Bonds and alternatives. Fixed income securities form an important part of our core holdings and, as with equities, we seek to maximize the diversification benefit by investing in markets which do not correlate closely with each other. We prefer higher quality, deeper issues such as government bonds and agency debt, and are biased towards shorter duration issues, which we believe represent a better trade-off between risk and reward. Depending on client preferences, the conservative, risk averse component of our portfolios may comprise 30%-40%, or more, of our portfolios. Characteristically, in addition to fixed income securities, this would include exposure to non correlated alternative strategies such as publicly traded real estate, private equity, and hedge funds of funds. Limited exposure to commodities may also be a useful diversifier. These defensive positions are designed to be non directional and absolute return oriented, mitigating the volatility of equity markets and giving investors some degree of down side protection.

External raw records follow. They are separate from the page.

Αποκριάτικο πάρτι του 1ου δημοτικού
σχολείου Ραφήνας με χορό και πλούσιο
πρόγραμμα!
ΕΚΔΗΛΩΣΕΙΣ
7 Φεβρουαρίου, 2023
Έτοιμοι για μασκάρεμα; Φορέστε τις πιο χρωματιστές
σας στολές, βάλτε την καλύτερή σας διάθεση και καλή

Asset Allocation and stock picking. Polygon’s decision making is based on multiple factors, including: macroeconomic fundamentals such as GDP, inflation, balance of payments, current account and budget surpluses or deficits, etc. Political risk and cultural attitudes towards business and investments are also important criteria in our asset allocation process. On the stock picking side, valuations, including dividend discount models, P/E ratios and return on equity are emphasized, though some technical factors like liquidity and mean reversion are also analyzed. In terms of style we favor both value oriented and small company strategies, as the data shows that over time they have outperformed in most equity markets around the world.

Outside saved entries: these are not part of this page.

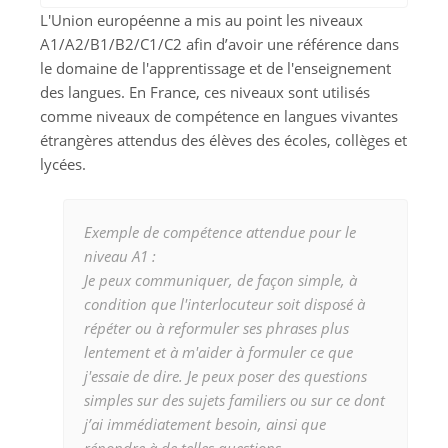
L'Union européenne a mis au point les niveaux
A1/A2/B1/B2/C1/C2 afin d’avoir une référence dans
le domaine de l'apprentissage et de l'enseignement
des langues. En France, ces niveaux sont utilisés
comme niveaux de compétence en langues vivantes
étrangères attendus des élèves des écoles, collèges et
lycées.
Exemple de compétence attendue pour le
niveau A1 :
Je peux communiquer, de façon simple, à
condition que l'interlocuteur soit disposé à
répéter ou à reformuler ses phrases plus
lentement et à m'aider à formuler ce que
j'essaie de dire. Je peux poser des questions
simples sur des sujets familiers ou sur ce dont
j’ai immédiatement besoin, ainsi que
répondre à de telles questions.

Diversification and risk control are critical to our investment process. As noted above, we are very global in our approach, and seek to diversify across asset classes and regions. The neutral asset allocation position for our core strategy, Global Growth, is 70% equities and 30% non directional, absolute return oriented strategies, including fixed income. These ratios will, of course, change over time depending on our forward looking assessment of market conditions.

Service. Service is a critical component of a Polygon relationship. We focus on providing a communication flow tailored to meeting client requirements and to putting our clients’ interests first. We endeavor to respond to all requests within 24 hours.

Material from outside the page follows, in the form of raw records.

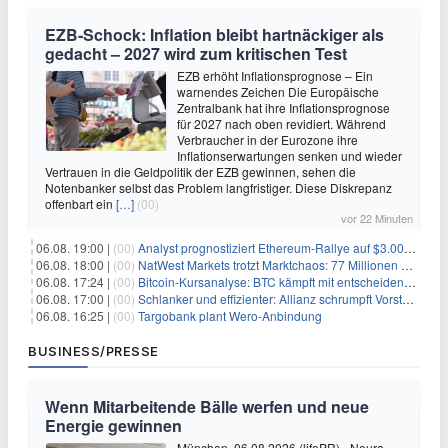
EZB-Schock: Inflation bleibt hartnäckiger als
gedacht – 2027 wird zum kritischen Test
EZB erhöht Inflationsprognose – Ein
warnendes Zeichen Die Europäische
Zentralbank hat ihre Inflationsprognose
für 2027 nach oben revidiert. Während
Verbraucher in der Eurozone ihre
Inflationserwartungen senken und wieder
Vertrauen in die Geldpolitik der EZB gewinnen, sehen die
Notenbanker selbst das Problem langfristiger. Diese Diskrepanz
offenbart ein
[…]
(00)
vor 22 Minuten
06.08. 19:00 |
(00)
Analyst prognostiziert Ethereum-Rallye auf $3.000 nach entscheidendem On-Chain-Ausbruch
06.08. 18:00 |
(00)
NatWest Markets trotzt Marktchaos: 77 Millionen Pfund Gewinn im ersten Halbjahr
06.08. 17:24 |
(00)
Bitcoin-Kursanalyse: BTC kämpft mit entscheidender $65K-Hürde, während sich ein Liquidationscluster aufbaut
06.08. 17:00 |
(00)
Schlanker und effizienter: Allianz schrumpft Vorstand auf 8 Köpfe – das steckt dahinter
06.08. 16:25 |
(00)
Targobank plant Wero-Anbindung
BUSINESS/PRESSE
Wenn Mitarbeitende Bälle werfen und neue
Energie gewinnen
München, 06.08.2026 (lifePR) - Neuro-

Performance. Since inception in Dec 2002 Polygon has outperformed both US and global equity markets by a substantial margin — with lower risk. We offer two primary approaches: Global Growth and Global Balanced, as well as customized strategies. For additional information please email Philip Winder at or call at: 1 609 921 2445.

Turnover. We believe that turnover is a drag on performance and are therefore generally long term buy and hold investors. Polygon’s annual turnover is typically less than 50%. For taxable, US based, investors we seek to minimize tax liability, consistent with our overall strategy.

Administration and custody. We monitor our portfolios continuously, using a variety of electronic sources which instantaneously notify us of significant portfolio movements. Our systems have specific alerts which are triggered if a position gains or declines by more than 5% on any day, if there are news items about the firm, or if there are significant changes in analysts’ expectations. We are driven by client preferences and offer several different custody options. Many of our clients use Fidelity as their custodian, as they have minimal fees and a robust technology platform which provides electronic access to the contents of client portfolios 24 hours a day. They can also offer credit card and check writing facilities. Please note that we are not tied to Fidelity in any way, and are happy to use other custodians of our clients’ choosing. For international clients who prefer a non US custodian, we also have a relationship with a Swiss based bank.

Compensation. The only fee Polygon receives is its annual management fee (and performance fees, if applicable). We receive no other form of compensation from any source, and discounts (if any) are passed on to the client. The minimum size of our portfolios is $ 1,000,000. We are happy to provide details about either our standard, or performance, fee on request.